# Sandbag suggestions for a light stand?



## kat.hayes (Jul 15, 2018)

I want to attach an iPad to a light stand and I need a sandbag to make sure the stand doesn’t get knocked over. I have sand bags for my c stands but they seem too big and the legs of the light stand are not going to work with my current sand bags. What type of sand bag do you use with a light stand? It looks something like this 
https://www.adorama.com/hlasti202.html

Thanks.


----------



## neuroanatomist (Jul 16, 2018)

I use the Manfrotto 10-lb weights on my small light stands.

https://www.adorama.com/bg3096.html


----------



## kat.hayes (Jul 16, 2018)

Thanks for the link. I'm not clear how that works though. How does it work?

Thanks.


----------



## neuroanatomist (Jul 16, 2018)

It's a weight with a clamp attached, you just clamp it to one of the legs of the stand, orcto tge upright part just above the leg attachment.


----------



## wjauch (Jul 16, 2018)

I got "sandbags" from the sports section of Walmart. They are actually made to be velcro attached around wrist or ankle while exercising "Gold's Gym 20-Pound Pair, Adjustable Ankle Weights". Use the velcro to attach to one of your stands legs above where the cross piece attaches


----------



## pwp (Jul 16, 2018)

I saw a cool left-field idea using gym weights which you will find in varying weights in most people's garage or basement  so I bought some little clamps on eBay and now have a handy, variable sandbag solution.

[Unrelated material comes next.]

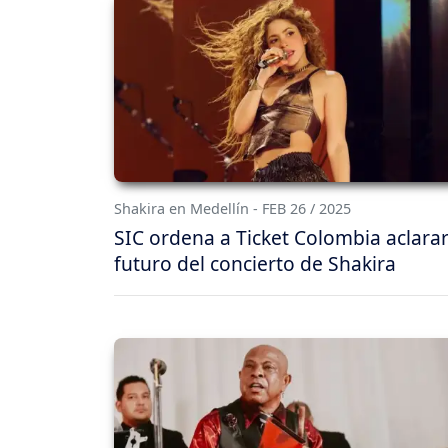
Shakira en Medellín - FEB 26 / 2025
SIC ordena a Ticket Colombia aclarar
futuro del concierto de Shakira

https://www.joeedelman.com/windproof-light-stands-with-a-standdaddy/

You don't have to do it exactly as in the video, invent your own setup using this as inspiration.

Clips? Use this search term on eBay: _Magic Friction Arm Super Crab Clamp Articulating Pliers Clip_ and choose a size that will suit your light-stands. 

I've made emergency "sandbags" on location using a supermarket shopping bag either filled with waterbottles, rocks or whatever is immediately available. I've also clamped my camera bag to the centre column of the lightstand. So many solutions, limited only by imagination.

-pw


----------



## kat.hayes (Jul 18, 2018)

Thanks for the replies.

Do you think 10lbs will be enough to put on the light stand to make sure the stand with iPad doesnt get tipped over? OR should I conside r15lbs?

Thanks.


----------



## Don Haines (Jul 18, 2018)

I have used a camping water bladder as stand weights. The one I use is 4 Litres, so that’s about 4kilos (9 pounds) weight when full. If you partially fill it, you can adjust the weight. The best thing about it is at the end of the day, just pour out the water and your load back to the car is a lot lighter.....

https://www.mec.ca/en/product/5052-358/Dromedary-Bag-V2


----------



## pwp (Jul 18, 2018)

kat.hayes said:


> Do you think 10lbs will be enough to put on the light stand to make sure the stand with iPad doesnt get tipped over? OR should I consider 15lbs?


You're going to have to figure that one out for yourself. It depends on what conditions you're exposing it to. If you're outdoors on uneven ground with high, gusty wind and lots of 5 year olds with their dogs, it's going to be a different risk level to working in the studio with an assistant photographing a toaster. Trust and apply your common sense and knowingness.

-pw


----------